#### Task prompt:
Reproduce the data word for word, keeping every line complete.
════════
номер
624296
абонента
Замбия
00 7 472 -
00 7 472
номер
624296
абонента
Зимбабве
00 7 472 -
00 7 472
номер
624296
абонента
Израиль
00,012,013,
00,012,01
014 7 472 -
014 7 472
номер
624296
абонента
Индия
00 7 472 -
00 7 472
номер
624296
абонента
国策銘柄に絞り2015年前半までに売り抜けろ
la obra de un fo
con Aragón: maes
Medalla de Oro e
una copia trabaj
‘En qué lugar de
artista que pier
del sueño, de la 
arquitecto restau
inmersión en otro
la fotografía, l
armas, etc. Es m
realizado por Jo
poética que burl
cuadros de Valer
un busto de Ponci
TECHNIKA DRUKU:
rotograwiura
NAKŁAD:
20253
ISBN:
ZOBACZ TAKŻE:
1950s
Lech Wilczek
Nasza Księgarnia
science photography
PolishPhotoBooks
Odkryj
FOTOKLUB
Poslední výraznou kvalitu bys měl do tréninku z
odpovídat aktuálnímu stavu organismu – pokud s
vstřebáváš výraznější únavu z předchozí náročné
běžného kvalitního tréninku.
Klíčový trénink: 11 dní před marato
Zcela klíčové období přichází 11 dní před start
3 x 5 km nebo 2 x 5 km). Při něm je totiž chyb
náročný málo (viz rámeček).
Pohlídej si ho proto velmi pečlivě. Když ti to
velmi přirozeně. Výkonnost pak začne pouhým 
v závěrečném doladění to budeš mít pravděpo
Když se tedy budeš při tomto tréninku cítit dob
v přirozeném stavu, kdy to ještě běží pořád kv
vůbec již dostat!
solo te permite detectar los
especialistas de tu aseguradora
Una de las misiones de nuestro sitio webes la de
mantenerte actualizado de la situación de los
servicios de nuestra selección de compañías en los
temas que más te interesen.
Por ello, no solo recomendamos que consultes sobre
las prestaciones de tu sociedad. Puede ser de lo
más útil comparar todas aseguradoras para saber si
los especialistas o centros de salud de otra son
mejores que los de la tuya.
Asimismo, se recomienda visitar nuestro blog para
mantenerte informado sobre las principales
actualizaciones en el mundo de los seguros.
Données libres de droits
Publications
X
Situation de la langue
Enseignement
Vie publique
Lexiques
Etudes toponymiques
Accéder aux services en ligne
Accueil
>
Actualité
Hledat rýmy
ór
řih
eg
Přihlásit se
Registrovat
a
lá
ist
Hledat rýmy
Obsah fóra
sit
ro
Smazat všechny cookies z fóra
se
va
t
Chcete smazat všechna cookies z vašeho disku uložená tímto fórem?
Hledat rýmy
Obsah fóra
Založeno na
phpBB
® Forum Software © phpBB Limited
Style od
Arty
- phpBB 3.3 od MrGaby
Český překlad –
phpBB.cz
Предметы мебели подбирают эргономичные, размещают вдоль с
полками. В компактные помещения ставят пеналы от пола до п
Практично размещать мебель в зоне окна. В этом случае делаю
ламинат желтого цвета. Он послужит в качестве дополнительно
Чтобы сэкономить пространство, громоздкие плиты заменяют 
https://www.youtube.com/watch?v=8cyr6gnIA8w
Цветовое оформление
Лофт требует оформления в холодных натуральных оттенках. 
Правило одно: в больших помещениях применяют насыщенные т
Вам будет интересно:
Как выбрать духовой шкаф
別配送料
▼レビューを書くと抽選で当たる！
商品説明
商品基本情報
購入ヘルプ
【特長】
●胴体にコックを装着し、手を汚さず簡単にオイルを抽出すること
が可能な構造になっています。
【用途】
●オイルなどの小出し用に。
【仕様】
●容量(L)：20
════════
#### Exercise solution:
номер
624296
абонента
Замбия
00 7 472 -
00 7 472
номер
624296
абонента
Зимбабве
00 7 472 -
00 7 472
номер
624296
абонента
Израиль
00,012,013,
00,012,01
014 7 472 -
014 7 472
номер
624296
абонента
Индия
00 7 472 -
00 7 472
номер
624296
абонента
国策銘柄に絞り2015年前半までに売り抜けろ
la obra de un fo
con Aragón: maes
Medalla de Oro e
una copia trabaj
‘En qué lugar de
artista que pier
del sueño, de la 
arquitecto restau
inmersión en otro
la fotografía, l
armas, etc. Es m
realizado por Jo
poética que burl
cuadros de Valer
un busto de Ponci
TECHNIKA DRUKU:
rotograwiura
NAKŁAD:
20253
ISBN:
ZOBACZ TAKŻE:
1950s
Lech Wilczek
Nasza Księgarnia
science photography
PolishPhotoBooks
Odkryj
FOTOKLUB
Poslední výraznou kvalitu bys měl do tréninku z
odpovídat aktuálnímu stavu organismu – pokud s
vstřebáváš výraznější únavu z předchozí náročné
běžného kvalitního tréninku.
Klíčový trénink: 11 dní před marato
Zcela klíčové období přichází 11 dní před start
3 x 5 km nebo 2 x 5 km). Při něm je totiž chyb
náročný málo (viz rámeček).
Pohlídej si ho proto velmi pečlivě. Když ti to
velmi přirozeně. Výkonnost pak začne pouhým 
v závěrečném doladění to budeš mít pravděpo
Když se tedy budeš při tomto tréninku cítit dob
v přirozeném stavu, kdy to ještě běží pořád kv
vůbec již dostat!
solo te permite detectar los
especialistas de tu aseguradora
Una de las misiones de nuestro sitio webes la de
mantenerte actualizado de la situación de los
servicios de nuestra selección de compañías en los
temas que más te interesen.
Por ello, no solo recomendamos que consultes sobre
las prestaciones de tu sociedad. Puede ser de lo
más útil comparar todas aseguradoras para saber si
los especialistas o centros de salud de otra son
mejores que los de la tuya.
Asimismo, se recomienda visitar nuestro blog para
mantenerte informado sobre las principales
actualizaciones en el mundo de los seguros.
Données libres de droits
Publications
X
Situation de la langue
Enseignement
Vie publique
Lexiques
Etudes toponymiques
Accéder aux services en ligne
Accueil
>
Actualité
Hledat rýmy
ór
řih
eg
Přihlásit se
Registrovat
a
lá
ist
Hledat rýmy
Obsah fóra
sit
ro
Smazat všechny cookies z fóra
se
va
t
Chcete smazat všechna cookies z vašeho disku uložená tímto fórem?
Hledat rýmy
Obsah fóra
Založeno na
phpBB
® Forum Software © phpBB Limited
Style od
Arty
- phpBB 3.3 od MrGaby
Český překlad –
phpBB.cz
Предметы мебели подбирают эргономичные, размещают вдоль с
полками. В компактные помещения ставят пеналы от пола до п
Практично размещать мебель в зоне окна. В этом случае делаю
ламинат желтого цвета. Он послужит в качестве дополнительно
Чтобы сэкономить пространство, громоздкие плиты заменяют 
https://www.youtube.com/watch?v=8cyr6gnIA8w
Цветовое оформление
Лофт требует оформления в холодных натуральных оттенках. 
Правило одно: в больших помещениях применяют насыщенные т
Вам будет интересно:
Как выбрать духовой шкаф
別配送料
▼レビューを書くと抽選で当たる！
商品説明
商品基本情報
購入ヘルプ
【特長】
●胴体にコックを装着し、手を汚さず簡単にオイルを抽出すること
が可能な構造になっています。
【用途】
●オイルなどの小出し用に。
【仕様】
●容量(L)：20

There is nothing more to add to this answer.